Quantitative study flow diagram.
Characteristics of the patients across groups of cardiac rehabilitation utilisation for the non-weighted population.
MI: myocardial infarction; HF: heart failure; AF: atrial fibrillation; CABG: coronary artery bypass graft; PCI: percutaneous coronary intervention. * p values refer to comparisons across the groups that did not receive cardiac rehabilitation, commenced but did not complete, and completed cardiac rehabilitation and were tested by Kruskal–Wallis test for continuous variables and Chi-square for categorical variables.
The median time from discharge to commencement of a cardiac rehabilitation programme was 31 (IQR 18–51) days, and the median duration of the cardiac rehabilitation programme was 42 (IQR 30–61) days.
Living alone (OR 1.38; 95% CI 1.00–1.89; p = 0.048), having diabetes (OR 1.48; 95% CI 1.02–2.13; p = 0.037) or depression at baseline (OR 1.54; 95% CI 1.14–2.08; p = 0.005), and being enrolled in the telephone programme compared to a face-to-face programme (OR 0.26; 95% CI 0.18–0.38; p < 0.001) were associated with non-completion of cardiac rehabilitation.
Patient-related (not interested, n = 109; feeling unwell, n = 104; did not like or see value in the programme, n = 9), service-related (preferring to follow-up with the general practitioner, n = 46; cardiac rehabilitation programme time unsuitable, n = 8); and work/social circumstances-related (return to work, n = 42; transport/distance, n = 34; cost, n = 1) were reported as reasons for non-completion by 353 patients.
There were 4,066 composite events of all-cause death or admission for new/re-myocardial infarction, heart failure, atrial fibrillation or stroke) within the 12 months of follow-up after hospital discharge. After adjustment for sociodemographic and clinical factors, completing cardiac rehabilitation (HR 0.65; 95% CI 0.57–0.74; p < 0.001) was associated with a lower risk of cardiovascular readmission/death. Commencing but not completing cardiac rehabilitation was not significantly associated with the composite outcome (HR 0.94; 95% CI 0.78–1.13; p = 0.478) – Figure 3.

Adjusted all-cause mortality/cardiovascular readmission rates within 12 months after the index hospitalisation.
Qualitative study
There were 28 participants in the qualitative study (24 participants from the five workshop focus group interviews and four patients’ individual interviews). Participants’ median age was 68 years (range 62–75), and six (21.4%) were women. All had English as a first language, and none were of Aboriginal and Torres Strait Islander heritage. Ten (35.7%) participants lived alone, and one participant reported having a carer. Two did not have access to the internet. Twelve (43%) were enrolled in a face-to-face programme and 16 (57%) in the telephone programme. Characteristics of the qualitative study participants are shown in Table 2.

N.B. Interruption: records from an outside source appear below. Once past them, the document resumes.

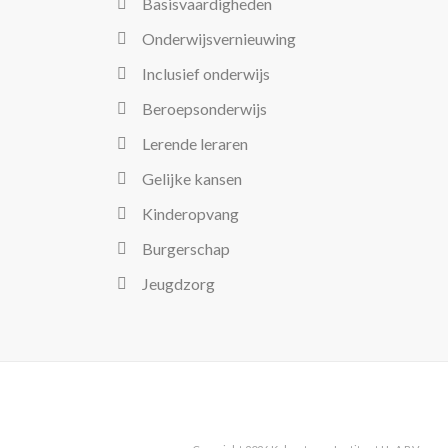
Basisvaardigheden
Onderwijsvernieuwing
Inclusief onderwijs
Beroepsonderwijs
Lerende leraren
Gelijke kansen
Kinderopvang
Burgerschap
Jeugdzorg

Qualitative study of participants’ characteristics.
Five overarching themes (logistic barriers, social support, transition of care, programme delivery, and care integration) and 19 sub-themes emerged from this study (Table 3).
Themes and sub-themes that emerged from the qualitative study.

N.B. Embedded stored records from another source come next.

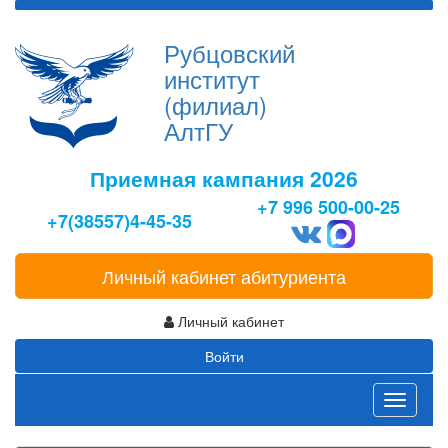
Рубцовский
институт
(филиал)
АлтГУ
Приемная кампания 2026
+7 996 500-00-25
+7(38557)4-45-35
Личный кабинет абитуриента
Личный кабинет
Войти
Toggle
navigati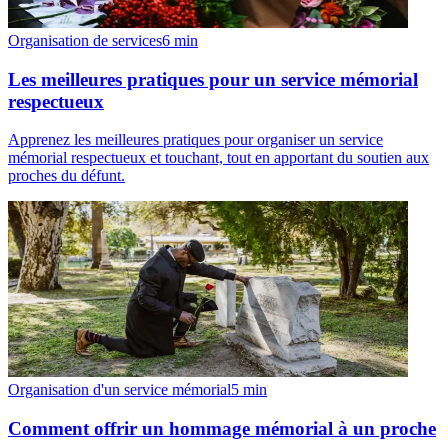
Organisation de services
6
min
Les meilleures pratiques pour un service mémorial
respectueux
Apprenez les meilleures pratiques pour organiser un service
mémorial respectueux et touchant, tout en apportant du soutien aux
proches du défunt.
Organisation d'un service mémorial
5
min
Comment offrir un hommage mémorial à un proche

We found convergence between the factors and reasons found in the quantitative analysis and the barriers and needs that emerged in the qualitative study (Table 4). However, for telehealth that was associated with lower chance of non-completion (i.e., patients receiving telehealth were more likely to complete cardiac rehabiliation), we found some divergence between the themes. Whereas the theme “logistic barriers” converged with the findings of telehealth increasing cardiac rehabilitation participation; in the qualitative study the emerging sub-themes “need of personalized mental health support”, “need of tailored exercise training”, and “(lack) peer support” were reported as barriers associated with telehealth.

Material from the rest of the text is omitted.